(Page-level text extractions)
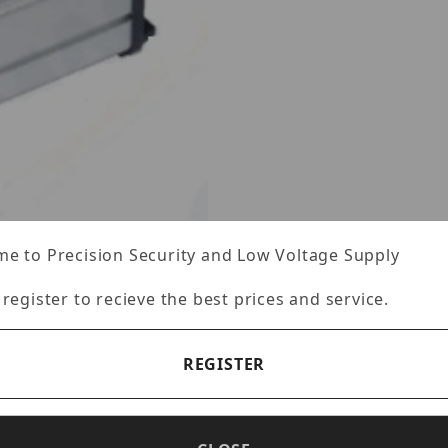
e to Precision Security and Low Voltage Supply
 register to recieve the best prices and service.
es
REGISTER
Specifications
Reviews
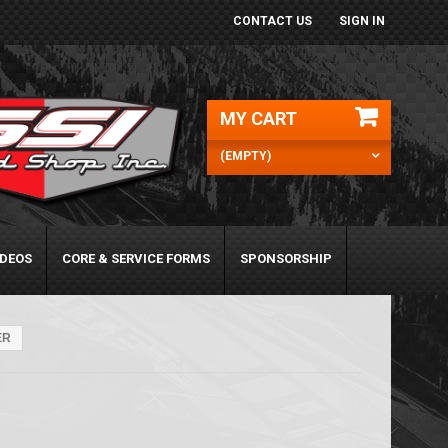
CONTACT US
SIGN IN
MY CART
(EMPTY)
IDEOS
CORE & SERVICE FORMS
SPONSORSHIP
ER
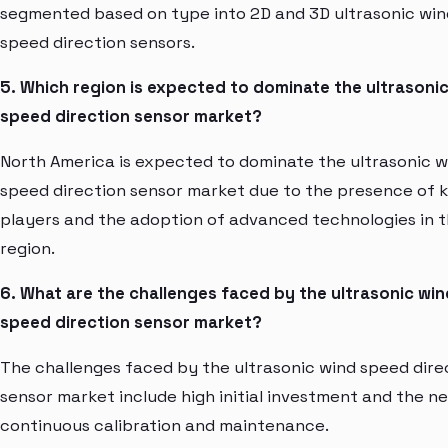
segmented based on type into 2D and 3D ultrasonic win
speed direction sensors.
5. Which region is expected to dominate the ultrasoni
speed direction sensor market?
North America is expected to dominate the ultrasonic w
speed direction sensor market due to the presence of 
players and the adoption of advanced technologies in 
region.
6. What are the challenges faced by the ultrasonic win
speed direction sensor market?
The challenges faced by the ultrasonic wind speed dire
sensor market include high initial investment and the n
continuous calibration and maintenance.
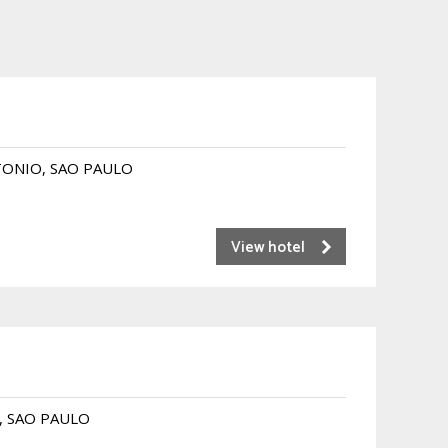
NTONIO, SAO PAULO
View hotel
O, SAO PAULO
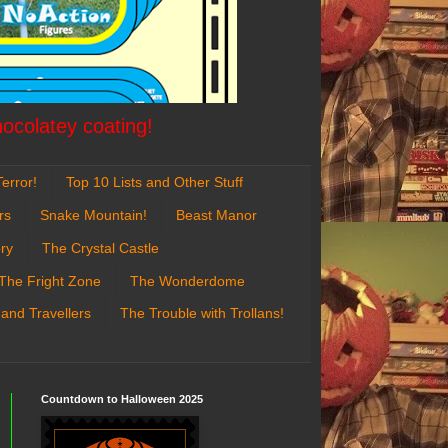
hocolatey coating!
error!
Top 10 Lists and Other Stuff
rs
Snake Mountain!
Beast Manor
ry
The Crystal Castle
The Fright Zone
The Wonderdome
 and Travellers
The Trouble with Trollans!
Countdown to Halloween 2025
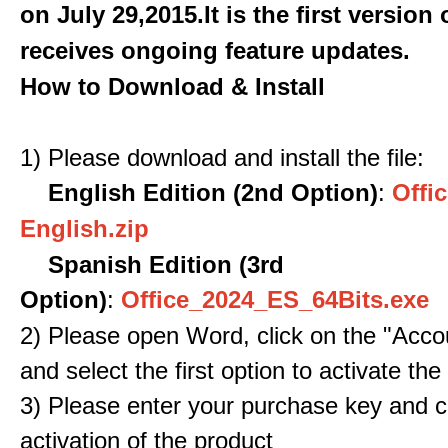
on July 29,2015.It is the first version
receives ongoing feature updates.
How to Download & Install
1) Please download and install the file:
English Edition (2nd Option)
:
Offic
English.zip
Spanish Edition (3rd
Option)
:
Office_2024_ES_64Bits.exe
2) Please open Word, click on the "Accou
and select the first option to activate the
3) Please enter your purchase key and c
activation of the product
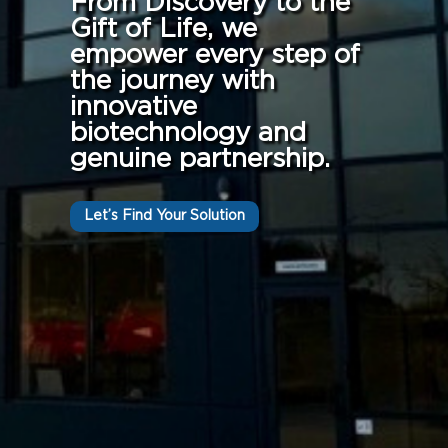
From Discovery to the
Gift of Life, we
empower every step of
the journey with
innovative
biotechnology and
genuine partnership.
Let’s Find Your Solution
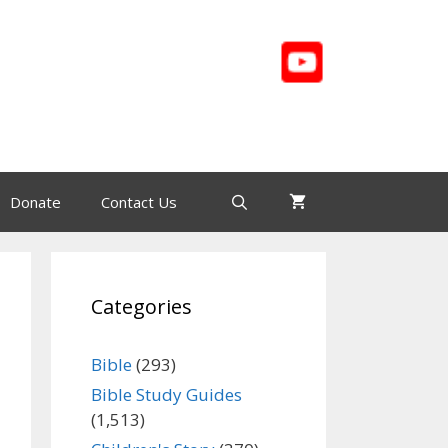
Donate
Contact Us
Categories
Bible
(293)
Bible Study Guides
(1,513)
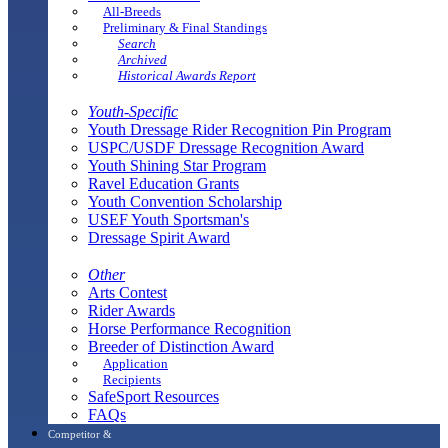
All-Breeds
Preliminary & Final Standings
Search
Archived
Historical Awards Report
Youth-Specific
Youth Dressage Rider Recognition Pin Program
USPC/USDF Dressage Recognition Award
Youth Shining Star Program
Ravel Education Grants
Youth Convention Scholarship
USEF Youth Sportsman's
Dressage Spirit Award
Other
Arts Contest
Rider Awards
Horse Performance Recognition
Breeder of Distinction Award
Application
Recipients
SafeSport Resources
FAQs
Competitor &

**TASK PROMPT**
Would you return all the data exactly as given, minus the pictures?

**TASK RESPONSE**
e to Precision Security and Low Voltage Supply
 register to recieve the best prices and service.
es
REGISTER
Specifications
Reviews
CONTACT US
SIGN IN
MY CART
(EMPTY)
IDEOS
CORE & SERVICE FORMS
SPONSORSHIP
ER
segmented based on type into 2D and 3D ultrasonic win
speed direction sensors.
5. Which region is expected to dominate the ultrasoni
speed direction sensor market?
North America is expected to dominate the ultrasonic w
speed direction sensor market due to the presence of 
players and the adoption of advanced technologies in 
region.
6. What are the challenges faced by the ultrasonic win
speed direction sensor market?
The challenges faced by the ultrasonic wind speed dire
sensor market include high initial investment and the n
continuous calibration and maintenance.
NTONIO, SAO PAULO
View hotel
O, SAO PAULO
hocolatey coating!
error!
Top 10 Lists and Other Stuff
rs
Snake Mountain!
Beast Manor
ry
The Crystal Castle
The Fright Zone
The Wonderdome
 and Travellers
The Trouble with Trollans!
Countdown to Halloween 2025
on July 29,2015.It is the first version
receives ongoing feature updates.
How to Download & Install
1) Please download and install the file:
English Edition (2nd Option)
:
Offic
English.zip
Spanish Edition (3rd
Option)
:
Office_2024_ES_64Bits.exe
2) Please open Word, click on the "Accou
and select the first option to activate the
3) Please enter your purchase key and c
activation of the product
From Discovery to the
Gift of Life, we
empower every step of
the journey with
innovative
biotechnology and
genuine partnership.
Let’s Find Your Solution
Donate
Contact Us
Categories
Bible
(293)
Bible Study Guides
(1,513)
All-Breeds
Preliminary & Final Standings
Search
Archived
Historical Awards Report
Youth-Specific
Youth Dressage Rider Recognition Pin Program
USPC/USDF Dressage Recognition Award
Youth Shining Star Program
Ravel Education Grants
Youth Convention Scholarship
USEF Youth Sportsman's
Dressage Spirit Award
Other
Arts Contest
Rider Awards
Horse Performance Recognition
Breeder of Distinction Award
Application
Recipients
SafeSport Resources
FAQs
Competitor &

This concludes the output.